BEIJING – Considered a moderate part of the Brazilian right-wing government, Vice President Hamilton Mourão is in China with the goal of attracting investments and improving Brazil’s relations with its main economic partner as relations were shaken by a more polemical stance of President Bolsonaro. But will Mourão be able to calm the mood and bring investments to the country?
After public disagreements with one of Jair Bolsonaro’s sons and having become targets of Bolsonist militancy, who claims hes attempting a coup, Hamilton Mourão visits China to chair a plenary session of the Sino-Brazilian High-Level Commission for Coordination and Cooperation ( COSBAN), taking the opportunity to deliver a letter from the Brazilian head of state to his Chinese counterpart, Xi Jinping.
O Vice-presidente, @GeneralMourao, está na China, onde cumpre agenda até 24/05. Mourão vai presidir plenária da Comissão Sino-Brasileira de Alto Nível de Concertação e Cooperação (COSBAN).
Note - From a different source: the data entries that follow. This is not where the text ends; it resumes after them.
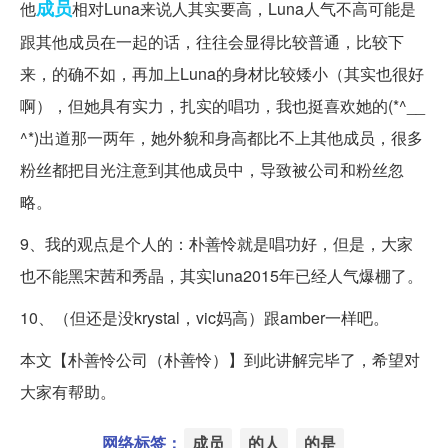
成员
他
相对Luna来说人其实要高，Luna人气不高可能是
跟其他成员在一起的话，往往会显得比较普通，比较下
来，的确不如，再加上Luna的身材比较矮小（其实也很好
啊），但她具有实力，扎实的唱功，我也挺喜欢她的(*^__
^*)出道那一两年，她外貌和身高都比不上其他成员，很多
粉丝都把目光注意到其他成员中，导致被公司和粉丝忽
略。
9、我的观点是个人的：朴善怜就是唱功好，但是，大家
也不能黑宋茜和秀晶，其实luna2015年已经人气爆棚了。
10、（但还是没krystal，vic妈高）跟amber一样吧。
本文【朴善怜公司（朴善怜）】到此讲解完毕了，希望对
大家有帮助。
网络标签：
成员
的人
的是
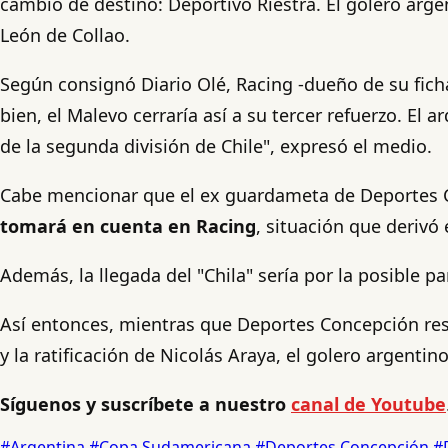
cambio de destino: Deportivo Riestra. El golero arge
León de Collao.
Según consignó Diario Olé, Racing -dueño de su fich
bien, el Malevo cerraría así a su tercer refuerzo. E
de la segunda división de Chile", expresó el medio.
Cabe mencionar que el ex guardameta de Deportes 
tomará en cuenta en Racing
, situación que derivó
Además, la llegada del "Chila" sería por la posible p
Así entonces, mientras que Deportes Concepción reso
y la ratificación de Nicolás Araya, el golero argenti
Síguenos y suscríbete a nuestro
canal de Youtube
#Argentina
#Copa Sudamericana
#Deportes Concepción
#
E Mourão vai entregar uma carta do presidente @jairbolsonaro ao presidente Xi Jinping. pic.twitter.com/f6MtfKfz6q
— tvBrasilgov (@tvbrasilgov) May 19, 2019
The focus of the trip, four months after a trip by a group of deputies from the president’s party to the Asian country, has been reported as granting the Chinese infrastructure projects in areas such as highways, railways and ports, at a time in which the Chinese economy is plunged into a trade war with the United States.
For Túlio Cariello, Professor of International Relations and Coordinator of Analysis of the Brazil-China Business Council, Mourão’s visit to China is very positive, especially considering the reactivation of COSBAN. According to him, the moment is an opportunity to discuss issues that are “locked in bilateral relations”, such as access to certain Chinese markets and possible misunderstandings generated at the time of the last Brazilian elections, when then-candidate Bolsonaro adopted strong rhetoric against Beijing.
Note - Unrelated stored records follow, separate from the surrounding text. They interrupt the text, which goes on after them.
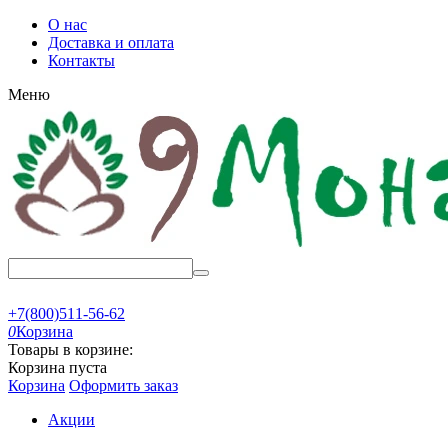
О нас
Доставка и оплата
Контакты
Меню
+7(800)511-56-62
0
Корзина
Товары в корзине:
Корзина пуста
Корзина
Оформить заказ
Акции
“The Chinese investment in Brazil has now reached about $60 billion in terms of trade, which is undoubtedly the great center of attractiveness of Chinese investments in the region of Latin America,” said the specialist, stressing that he believes in maintaining this trend of interest, despite a significant drop recorded last year.
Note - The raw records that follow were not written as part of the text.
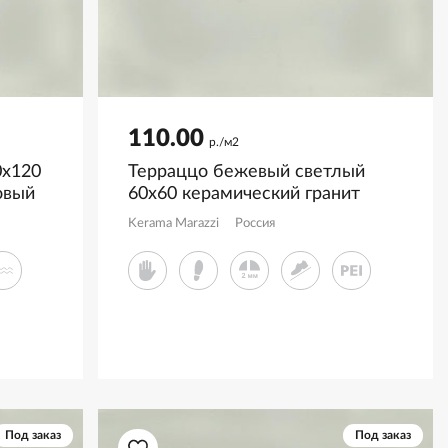
110.00
р./м2
0x120
Терраццо бежевый светлый
овый
60x60 керамический гранит
матовый SG631820R
Kerama Marazzi
Россия
Под заказ
Под заказ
In a recent interview with UOL, China’s ambassador to Brasilia, Yang Wanming, said that Brazil “has all the conditions to be a relevant participant in the extension of the ‘New Silk Road’ to the continent, since Sino-Brazilian cooperation have a solid foundation and enormous potential. The matter should be treated more carefully during this visit to Mourão, which lasts until Friday.
According to Cariello, although this project was more focused initially on Eurasia and Africa, it is already expanding to other regions, albeit unofficially.
“We see that Chinese investments in Latin America are broadly in line with what this ‘New Silk Road’ project is about, so I think that, after all, the official entrance, let’s say, Latin American countries in this project ends up being much more a rhetorical thing, because in practice this is already happening in one way or another.”